Banjul : un journaliste disparaît
En 2006, lors d'un sommet de la Communauté économique des Etats de l'Afrique de l'Ouest organisé à Banjul, le journaliste gambien Ibrahima Mané disparaît. Il venait de donner une interview dans laquelle il dénonçait les violations des droits de l'homme dans son pays. Depuis, personne n'a jamais revu le journaliste. Selon Aboubacry Mbodj, président de la la Rencontre africaine pour la défense des droits de l'homme, « diverses sources d’information font état de son enlèvement par des éléments supposés appartenir au régime de Yahya Jammeh parce qu’il a été pris chez lui pour aller répondre à un interrogatoire avec un véhicule 4x4 qui est venu le prendre. Et depuis qu’il a été pris, il n’est jamais retourné sur son lieu de travail et dans sa famille. Jusqu’au moment où je vous parle, tout le monde s’interroge sur sa disparition. J’appelle la Communauté économique des Etats d’Afrique de l’Ouest, l’Union africaine et les Nations unies, pour exercer la pression sur le pouvoir de Yahya Jammeh afin que la lumière soit faite sur cette affaire-là. Il y a d’autres cas, il n’est pas le seul. On risque d’assister à de graves violations des droits humains qui risquent de compromettre aujourd’hui la stabilité et la paix en Gambie ».

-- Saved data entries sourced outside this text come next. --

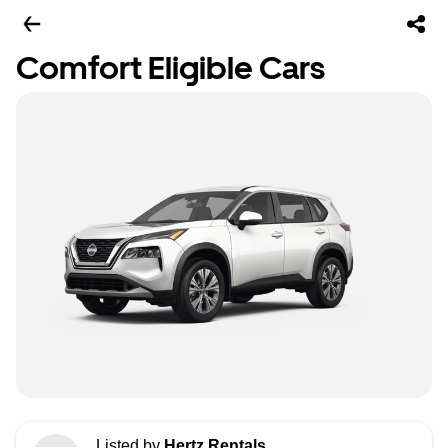
Comfort Eligible Cars
Listed by
Hertz Rentals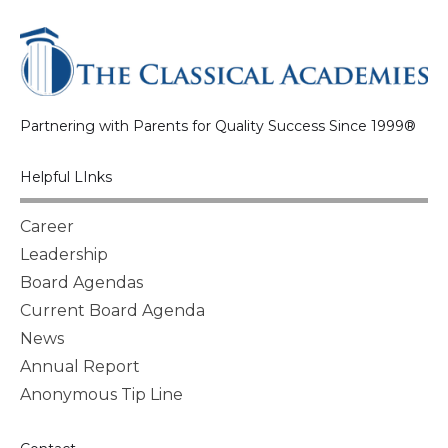
Partnering with Parents for Quality Success Since 1999®
Helpful LInks
Career
Leadership
Board Agendas
Current Board Agenda
News
Annual Report
Anonymous Tip Line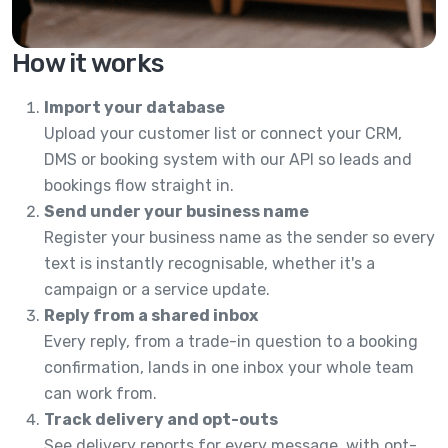
How it works
Import your database
Upload your customer list or connect your CRM,
DMS or booking system with our API so leads and
bookings flow straight in.
Send under your business name
Register your business name as the sender so every
text is instantly recognisable, whether it's a
campaign or a service update.
Reply from a shared inbox
Every reply, from a trade-in question to a booking
confirmation, lands in one inbox your whole team
can work from.
Track delivery and opt-outs
See delivery reports for every message, with opt-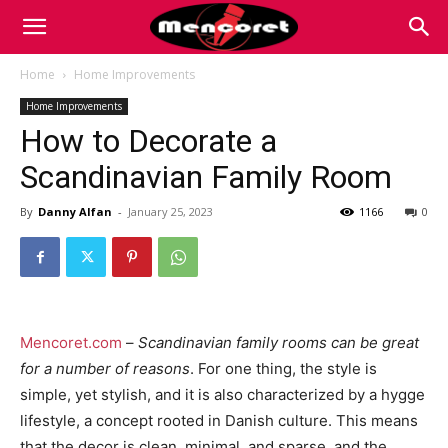
Mencoret
Home
Home Improvements
Home Improvements
|
How to Decorate a
Scandinavian Family Room
Breaking
By
Danny Alfan
-
January 25, 2023
1166
0
the
Mencoret.com
–
Scandinavian family rooms can be great
Internet
for a number of reasons
. For one thing, the style is
simple, yet stylish, and it is also characterized by a hygge
lifestyle, a concept rooted in Danish culture. This means
that the decor is clean, minimal, and sparse, and the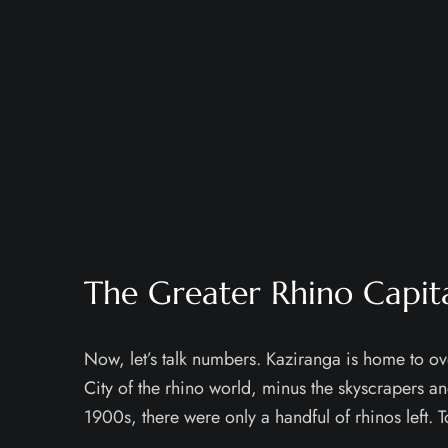
The Greater Rhino Capit
Now, let’s talk numbers. Kaziranga is home to ove
City of the rhino world, minus the skyscrapers an
1900s, there were only a handful of rhinos left. T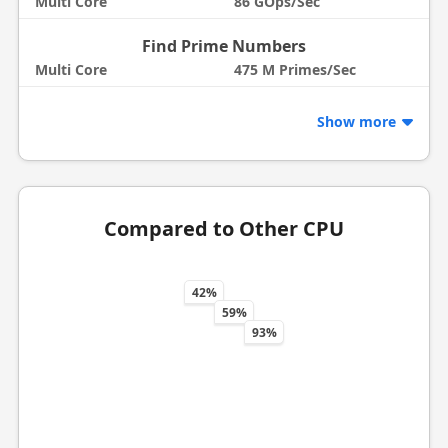
Multi Core
86 GOps/Sec
Find Prime Numbers
Multi Core
475 M Primes/Sec
Show more
Compared to Other CPU
42%
59%
93%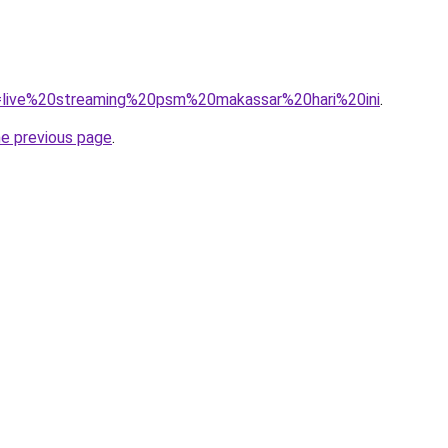
?q=live%20streaming%20psm%20makassar%20hari%20ini
.
he previous page
.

Le 21 décembre 2010, l'Assemblée générale des Nations unies, dans une résolution, s’est dite profondément préoccupée par la multiplication dans diverses régions du monde des disparitions forcées ou involontaires, y compris les arrestations, détentions et enlèvements, lorsque ces actes s’inscrivent dans le cadre de disparitions forcées ou pouvant y être assimilés. Elle souligne également le nombre croissant d’informations faisant état de cas de harcèlement, de mauvais traitements et d’intimidation des témoins de disparitions ou des familles de personnes disparues. Dans la même résolution, l’Assemblée a décidé de proclamer le 30 août Journée internationale des victimes de disparition forcée, célébrée depuis 2011.